■ What is needed ■
State, as one number, how many lines in these records hold "each".

■ Provided entries ■
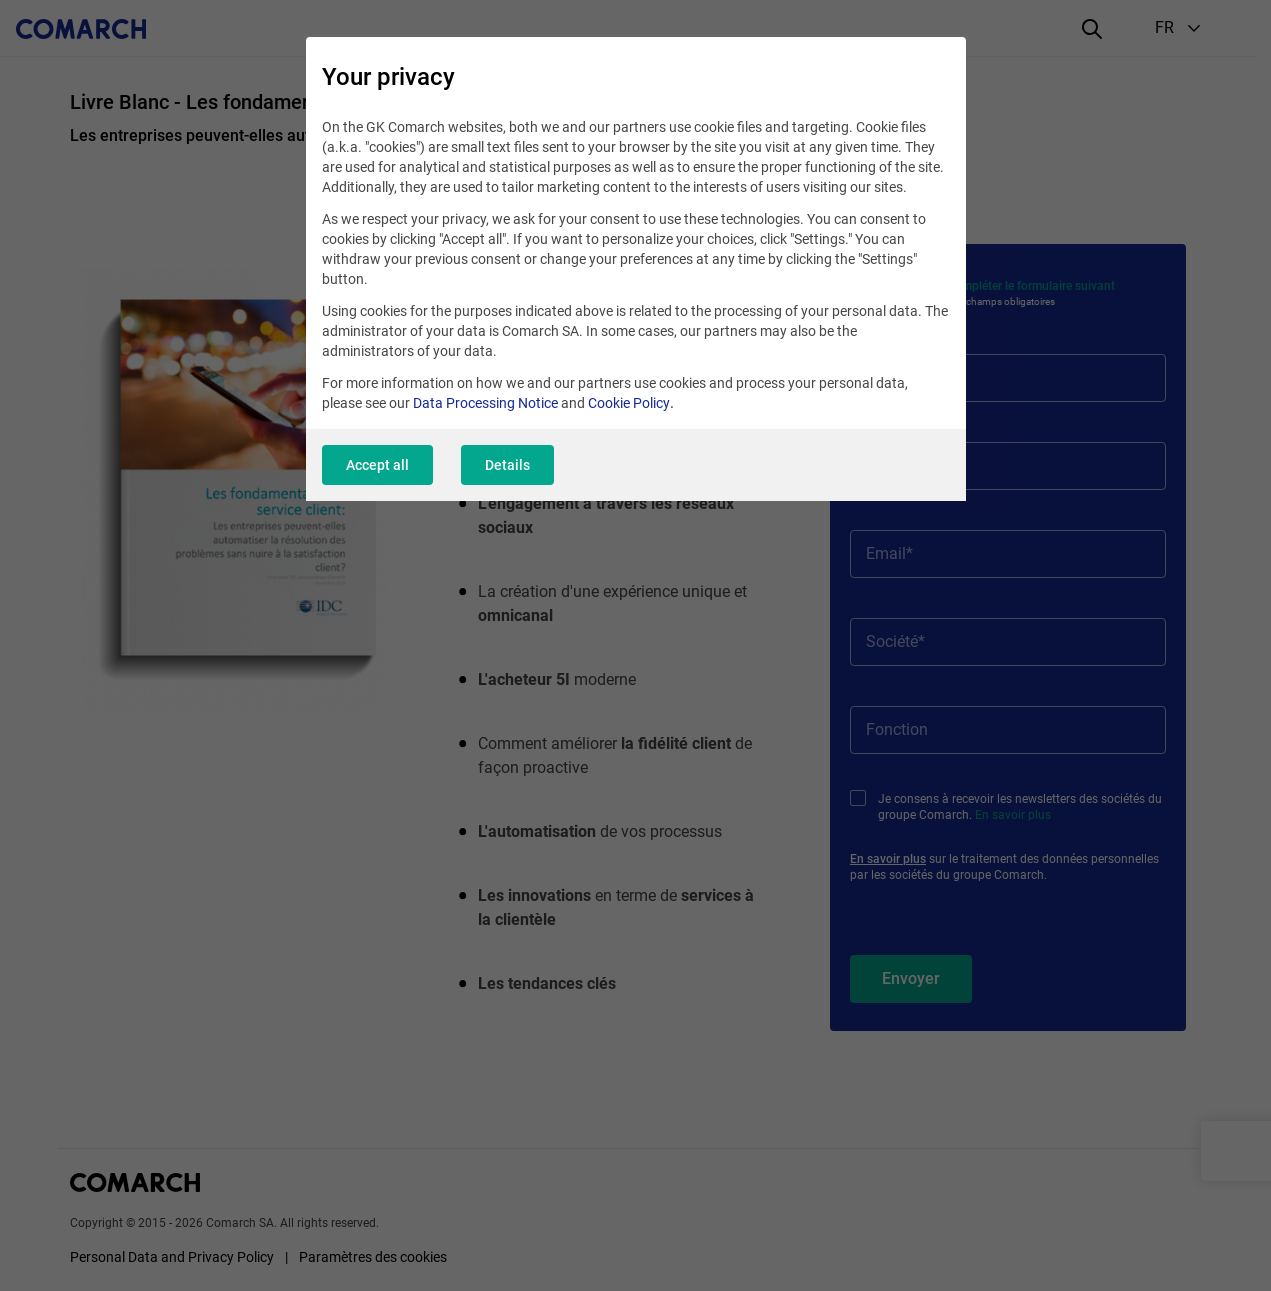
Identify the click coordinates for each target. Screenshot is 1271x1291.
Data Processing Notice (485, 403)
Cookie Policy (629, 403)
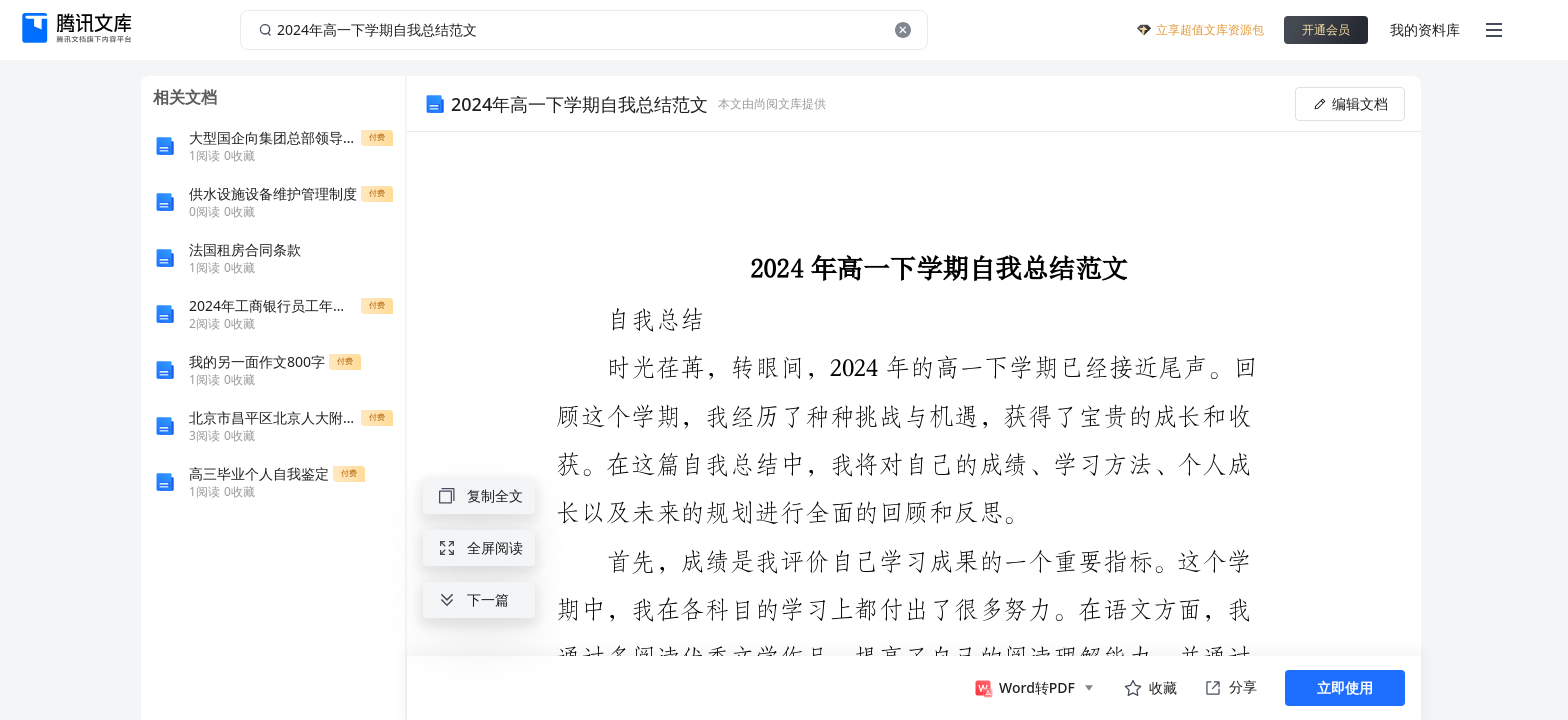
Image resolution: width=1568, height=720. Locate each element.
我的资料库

■ Answer below ■
2